In another embodiment of the invention, the naturally fermented beverage is fed to a microfiltration membrane as described hereinbefore to form a retentate of with a higher concentration high molecular weight turbidity causing compounds, and a permeate of the naturally fermented beverage with a significantly lower concentration of the turbidity causing compounds as compared to the feed. Permeate from the microfiltration step, is fed to the reverse osmosis membrane, under condition such that the ethanol selectively permeates through the membrane, such that the retentate comprises the naturally fermented beverage with a lower concentration of ethanol than the feed to the reverse osmosis membrane. Optionally, water may be added to the reverse osmosis retentate so as to replace the volume of the liquid which permeates through the reverse osmosis membrane.

In yet another embodiment of the invention, the process involves feeding the naturally fermented beverage to a nanofiltration membrane under conditions such that the permeate comprises a stream with higher ethanol concentration than the retentate, and the retentate stream contains a higher concentration of aroma and flavor containing compound as compared to the feed stream.

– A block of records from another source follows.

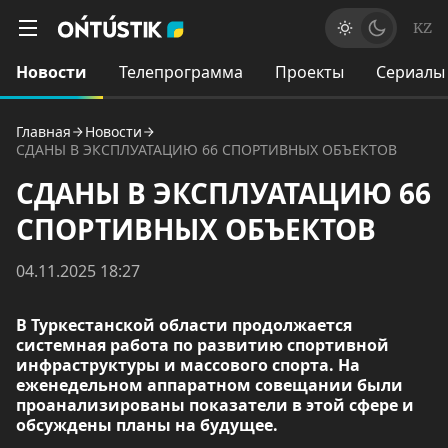
KZ
Новости
Телепрограмма
Проекты
Сериалы
Главная
Новости
СДАНЫ В ЭКСПЛУАТАЦИЮ 66 СПОРТИВНЫХ ОБЪЕКТОВ
СДАНЫ В ЭКСПЛУАТАЦИЮ 66
СПОРТИВНЫХ ОБЪЕКТОВ
04.11.2025 18:27
В Туркестанской области продолжается
системная работа по развитию спортивной
инфраструктуры и массового спорта. На
еженедельном аппаратном совещании были
проанализированы показатели в этой сфере и
обсуждены планы на будущее.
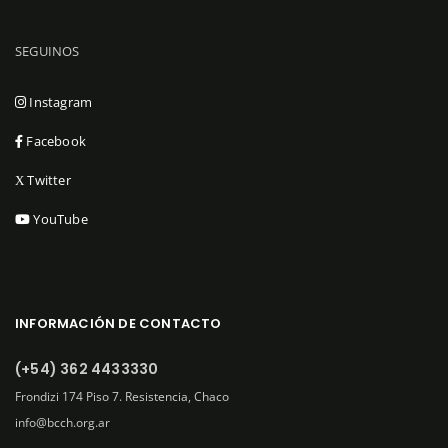
SEGUINOS
Instagram
Facebook
Twitter
X
YouTube
INFORMACIÓN DE CONTACTO
(+54) 362 4433330
Frondizi 174 Piso 7. Resistencia, Chaco
info@bcch.org.ar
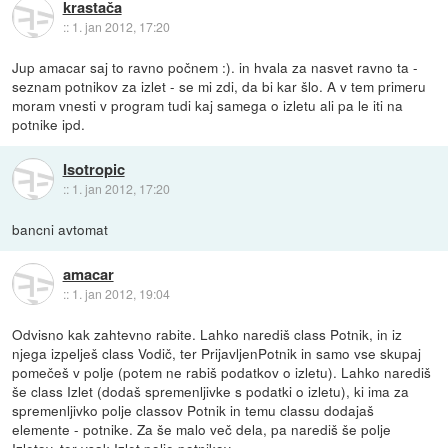
krastača
::
1. jan 2012, 17:20
Jup amacar saj to ravno počnem :). in hvala za nasvet ravno ta -
seznam potnikov za izlet - se mi zdi, da bi kar šlo. A v tem primeru
moram vnesti v program tudi kaj samega o izletu ali pa le iti na
potnike ipd.
Isotropic
::
1. jan 2012, 17:20
bancni avtomat
amacar
::
1. jan 2012, 19:04
Odvisno kak zahtevno rabite. Lahko narediš class Potnik, in iz
njega izpelješ class Vodič, ter PrijavljenPotnik in samo vse skupaj
pomečeš v polje (potem ne rabiš podatkov o izletu). Lahko narediš
še class Izlet (dodaš spremenljivke s podatki o izletu), ki ima za
spremenljivko polje classov Potnik in temu classu dodajaš
elemente - potnike. Za še malo več dela, pa narediš še polje
Izletov, ter vsak Izlet polje potnikov.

Thereafter the permeate from the nanofiltration step is fed to the reverse osmosis step under conditions such that the permeate through the reverse osmosis membrane has a higher concentration of ethanol than the feed stream, and the retentate from the reverse osmosis process contains a significantly lower concentration of ethanol as compared to the feed stream. Thereafter, the retentate from the nanofiltration membrane, and the retentate from the reverse osmosis process are recombined, optionally with water, to prepare a reconstituted naturally fermented beverage which contains substantially all of the aroma and flavor containing compounds, with a significantly lower concentration of an ethanol therein.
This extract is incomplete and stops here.